Records contained in a dataset
"""

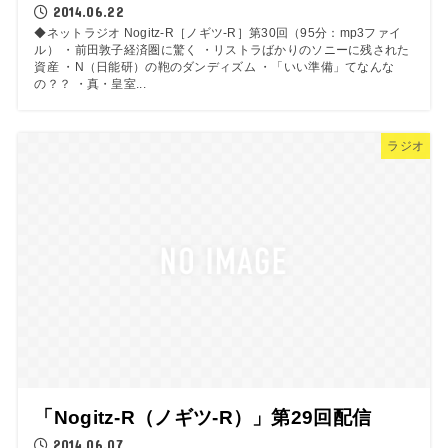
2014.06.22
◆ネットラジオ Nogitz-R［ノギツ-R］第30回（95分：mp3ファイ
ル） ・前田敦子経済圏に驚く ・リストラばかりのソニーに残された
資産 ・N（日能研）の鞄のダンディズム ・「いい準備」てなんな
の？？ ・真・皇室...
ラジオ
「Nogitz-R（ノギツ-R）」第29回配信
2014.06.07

"""

__WORK ITEM__. Give the entries again word for word, but skip the pictures.

__TASK RESULT__.
2014.06.22
◆ネットラジオ Nogitz-R［ノギツ-R］第30回（95分：mp3ファイ
ル） ・前田敦子経済圏に驚く ・リストラばかりのソニーに残された
資産 ・N（日能研）の鞄のダンディズム ・「いい準備」てなんな
の？？ ・真・皇室...
ラジオ
「Nogitz-R（ノギツ-R）」第29回配信
2014.06.07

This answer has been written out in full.